Les évêques français s’insinuent dans l’année électorale qui va bientôt s’ouvrir en 2017. Ils ont publié en octobre 2016 une lettre intitulée « Dans un monde qui change, retrouver le sens du politique ». Le texte semble généreux et humain comme on peut l’attendre de ses auteurs, ce qui ne semble pas satisfaire la presse conservatrice dont Yves de Kerdrel, chefaillon à l’hebdomadaire Valeurs Actuelles, écrit les lignes suivantes :
L’un des sept chapitres de cette lettre que Mgr Gaillot aurait pu signer est consacré aux migrants. Un sujet que l’on sait cher au souverain pontife et sur lequel il n’est pas suivi par l’ensemble de son troupeau. Le problème, c’est que là où l’Évangile nous dit de faire notre devoir de chrétien, les évêques de France font de la surenchère stupide. D’une part, ils demandent que ces réfugiés soient reçus en France dans des conditions économiques humaines. Comme si nous avions les moyens d’accueillir toute la misère du monde alors que nous ne savons même pas gérer notre quart-monde, nos déclassés et tous nos exclus. D’autre part, ils nous expliquent, sûrement en “experts”, que « la seule recherche de solutions économiques est vouée à l’échec si rien n’est entrepris pour la promotion culturelle, promotion d’une culture enracinée, qui donne ou redonne le sens d’une vie collective nationale ». Comment ne pas lire là la promotion d’un multiculturalisme qui a échoué partout, la négation de notre identité et l’abandon de nos traditions pour un melting-pot au goût de soupe culturelle. D’ailleurs, dans un autre paragraphe, nos chers évêques passent par pertes et profits les racines chrétiennes de la France « fille aînée de l’Église », préférant évoquer le « fait religieux » comme on dit dans les think tanks à la mode.

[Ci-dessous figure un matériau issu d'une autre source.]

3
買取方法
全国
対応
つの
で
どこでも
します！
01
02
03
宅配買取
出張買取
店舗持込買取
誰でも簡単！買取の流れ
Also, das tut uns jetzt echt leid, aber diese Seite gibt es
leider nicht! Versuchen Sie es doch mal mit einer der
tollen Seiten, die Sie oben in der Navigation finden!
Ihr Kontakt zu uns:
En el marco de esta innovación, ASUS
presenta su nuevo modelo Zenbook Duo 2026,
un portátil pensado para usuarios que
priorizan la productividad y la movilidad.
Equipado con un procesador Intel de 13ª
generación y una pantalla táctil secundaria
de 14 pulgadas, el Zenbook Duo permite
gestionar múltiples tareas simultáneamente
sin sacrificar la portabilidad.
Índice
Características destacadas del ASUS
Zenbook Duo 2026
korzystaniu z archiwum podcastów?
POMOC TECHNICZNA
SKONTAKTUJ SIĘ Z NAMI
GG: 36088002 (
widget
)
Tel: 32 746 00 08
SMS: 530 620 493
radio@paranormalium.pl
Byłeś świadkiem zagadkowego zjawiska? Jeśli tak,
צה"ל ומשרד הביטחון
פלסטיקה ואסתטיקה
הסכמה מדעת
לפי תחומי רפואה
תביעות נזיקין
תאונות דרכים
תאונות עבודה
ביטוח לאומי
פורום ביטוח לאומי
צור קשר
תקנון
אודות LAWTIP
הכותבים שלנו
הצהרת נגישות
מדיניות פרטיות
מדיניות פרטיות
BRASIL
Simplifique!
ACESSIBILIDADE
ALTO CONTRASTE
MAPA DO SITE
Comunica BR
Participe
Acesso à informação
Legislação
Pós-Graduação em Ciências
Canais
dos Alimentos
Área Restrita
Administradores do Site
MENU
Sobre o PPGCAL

Mais le “clou” de ce tract hors-sol est le passage sur la solidarité. Après avoir fait un constat digne de Piketty sur la montée des inégalités, les successeurs des apôtres font part de leur inquiétude face au retour d’un « libéralisme sans contrôle » et sur la sauvegarde de notre modèle social. Une manière d’attaquer — en creux — les programmes des différents candidats de droite. Une manière aussi de donner raison à tous ceux qui souhaitent le statu quo, oubliant que l’assurance chômage fait face à un déficit record et que la dette de la Sécurité sociale sera encore payée, dans vingt ans, par nos enfants ou petits-enfants. C’est une fâcheuse habitude de la part de nos évêques que de parler pour ne rien dire d’intelligent qui concerne le débat public. Déjà, en 1973, ils avaient cru bon de s’indigner de la dissuasion nucléaire mise en place pour assurer notre défense et notre sécurité. À l’époque, l’amiral de Joybert leur avait rétorqué un fameux : « Messieurs de la prêtrise, occupez-vous de vos oignons. » Tout change donc, mais tout reste, hélas, pareil.
Evidemment, l’empathie naturelle des religieux pour leurs prochains se heurte à l’individualisme forcené de l’économie de marché que défend Valeurs Actuelles. Monsieur de Kerdrel, comme bien d’autres, doit gérer ses penchants pour les « racines chrétiennes » tout en vantant les bienfaits du marché dont, le moins que l’on puisse dire, est qu’il est plus sensible au profit qu’à l’âme humaine.